Which all-too-often leads to mistake #2: Hiring your editor before you've raised enough money to pay him or her through the entire edit.
Let's say you've been relatively economical and shot only 150 hours. For argument sake, let's also say that the editor is screening it herself and can get through 5 hours of footage a day (personally, I screen all the footage with my editor and discuss it thoroughly as we go along, so we're lucky to get through 4 hours/day). That still comes to 25 hours/wk, or 6 weeks in total, to slog through the material.
Top NY and LA editors pretty much begin at $3,000/wk, but you have a fantastic project that will save the planet so you've managed to convince one to work at $2,500/wk. So, in this somewhat conservative scenario, you're paying your editor $15,000 just to look at your footage! (Let's not talk about the film I helped shoot and co-produce that dealt with well over 1,000 hours of tape.)
Here's where the mistake comes in. Many producers charge ahead with only partial funding in the blind faith that they'll raise the rest once they have a great rough cut to show. So they get to the cut, or maybe only a partial cut, run out of money, put things on hold and frantically go into fundraising mode.

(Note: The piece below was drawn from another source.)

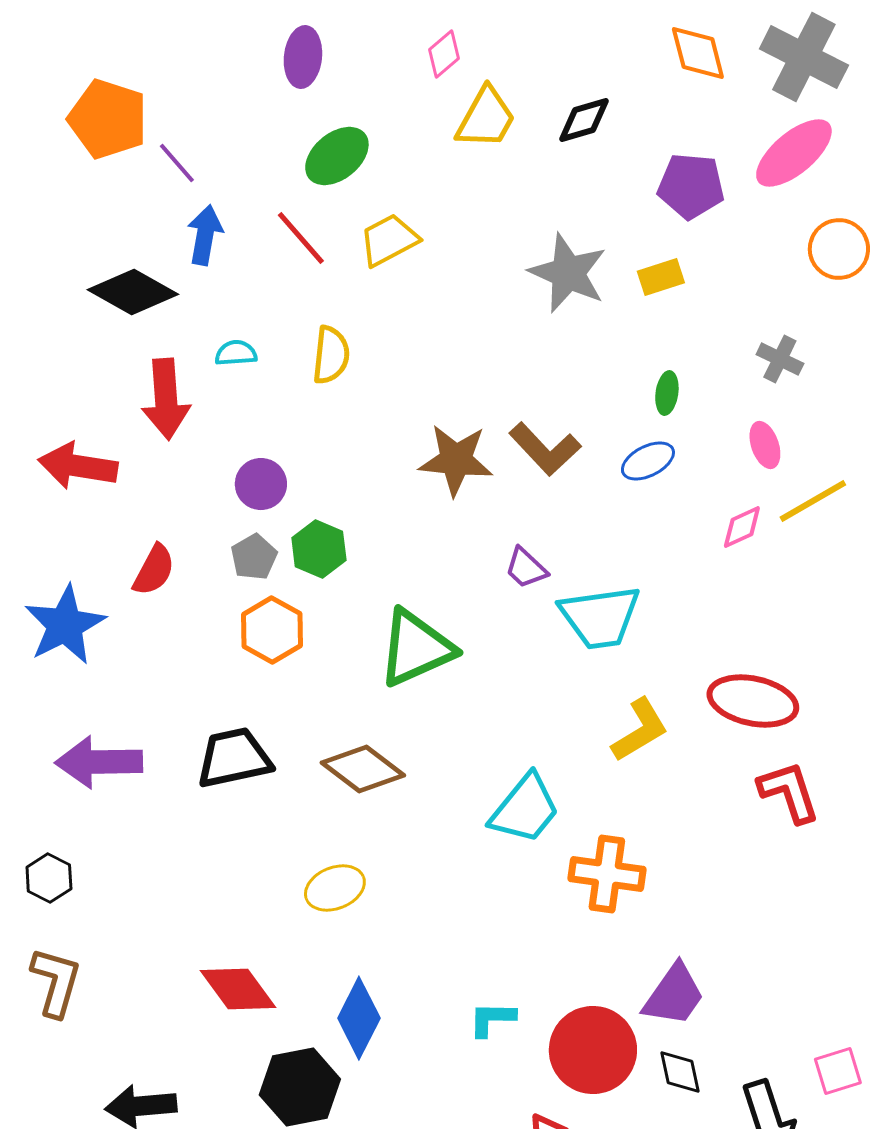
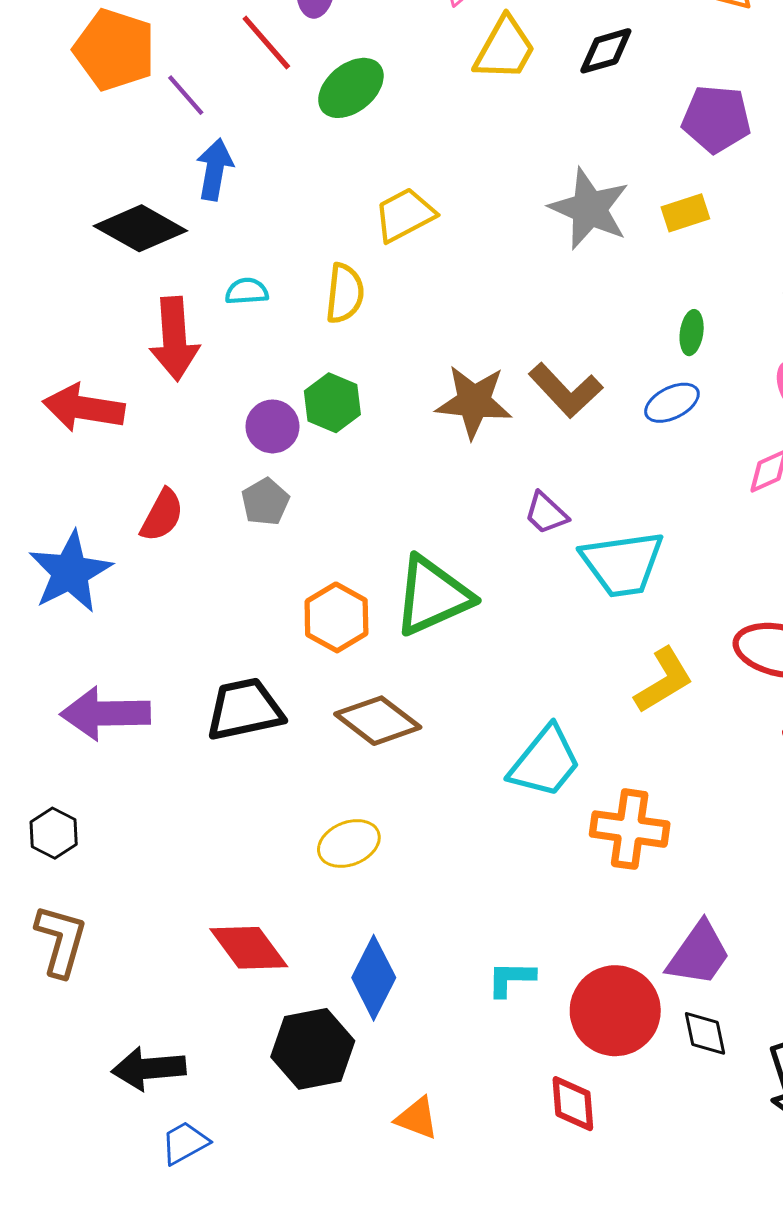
red line: (301, 238) -> (266, 43), moved
yellow trapezoid: (389, 240) -> (405, 215), moved
green hexagon: (319, 549) -> (332, 403), moved
orange hexagon: (272, 630) -> (336, 617), moved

Do you think the editor is waiting around while they do that? Nope. Will she be available again should the producer actually raise enough money? Possibly. But if she's in demand the far greater likelihood is she soon goes off on another feature.
Your options then are to wait until she's finished, which could be quite a while, or else hire another editor. Who'll likely want to screen most, if not all, of the footage. Which means you've not only lost your original editor and momentum, but you're unnecessarily spending another $15,000.
I'm not unsympathetic to the fact that it could take years to raise enough money to pay a top editor all the way through to the end. That's why so many doc filmmakers wind up editing themselves, at least to begin with. But if you have great ambitions for your film and want to work with the very best editor available, I highly recommend you wait before you leap.